Your instructions
Reproduce the whole listing below without its pictures, exactly as written.

====

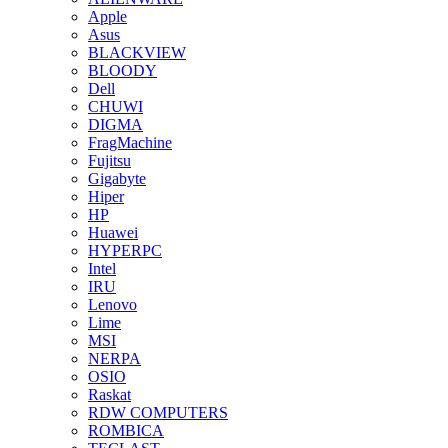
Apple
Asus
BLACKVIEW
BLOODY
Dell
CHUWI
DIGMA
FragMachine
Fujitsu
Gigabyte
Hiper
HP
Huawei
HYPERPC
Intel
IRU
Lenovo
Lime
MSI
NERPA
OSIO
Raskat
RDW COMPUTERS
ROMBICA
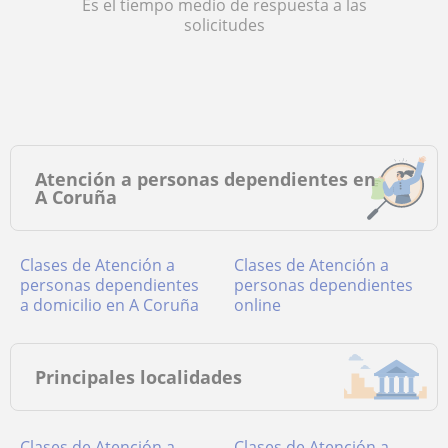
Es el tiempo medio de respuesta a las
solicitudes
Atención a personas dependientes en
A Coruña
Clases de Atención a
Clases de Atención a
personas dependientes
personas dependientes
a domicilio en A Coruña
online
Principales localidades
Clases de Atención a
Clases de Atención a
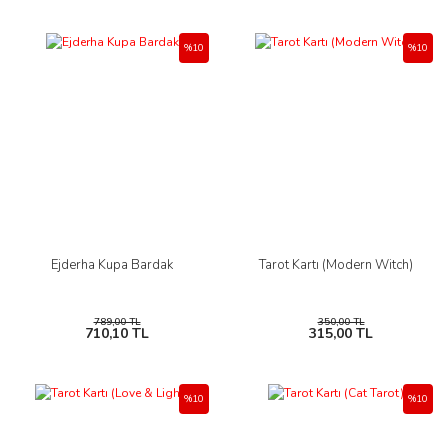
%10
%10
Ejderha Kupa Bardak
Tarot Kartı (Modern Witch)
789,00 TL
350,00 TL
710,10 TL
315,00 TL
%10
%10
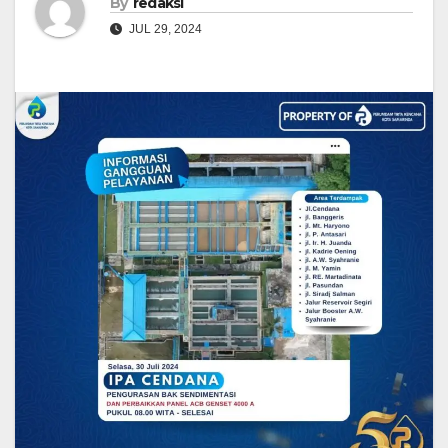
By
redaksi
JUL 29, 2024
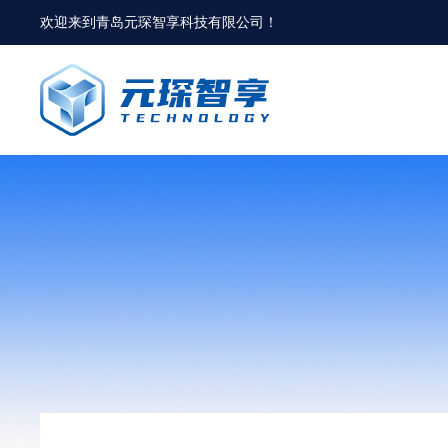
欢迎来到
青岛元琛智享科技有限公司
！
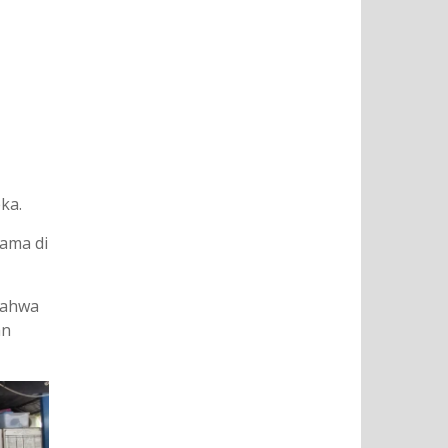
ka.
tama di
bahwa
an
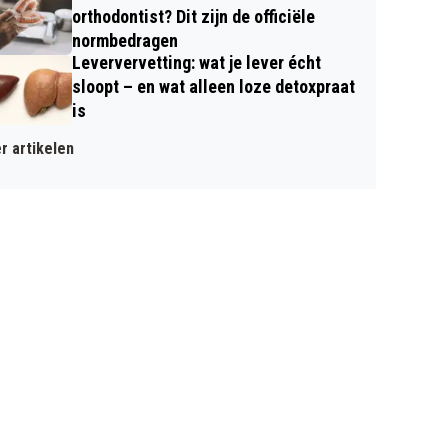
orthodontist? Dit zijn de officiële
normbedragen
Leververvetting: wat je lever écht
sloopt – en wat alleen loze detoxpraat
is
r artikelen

====

Exercise result
Apple
Asus
BLACKVIEW
BLOODY
Dell
CHUWI
DIGMA
FragMachine
Fujitsu
Gigabyte
Hiper
HP
Huawei
HYPERPC
Intel
IRU
Lenovo
Lime
MSI
NERPA
OSIO
Raskat
RDW COMPUTERS
ROMBICA
Es el tiempo medio de respuesta a las
solicitudes
Atención a personas dependientes en
A Coruña
Clases de Atención a
Clases de Atención a
personas dependientes
personas dependientes
a domicilio en A Coruña
online
Principales localidades
Clases de Atención a
Clases de Atención a
%10
%10
Ejderha Kupa Bardak
Tarot Kartı (Modern Witch)
789,00 TL
350,00 TL
710,10 TL
315,00 TL
%10
%10
By
redaksi
JUL 29, 2024
欢迎来到
青岛元琛智享科技有限公司
！
ka.
tama di
bahwa
an
orthodontist? Dit zijn de officiële
normbedragen
Leververvetting: wat je lever écht
sloopt – en wat alleen loze detoxpraat
is
r artikelen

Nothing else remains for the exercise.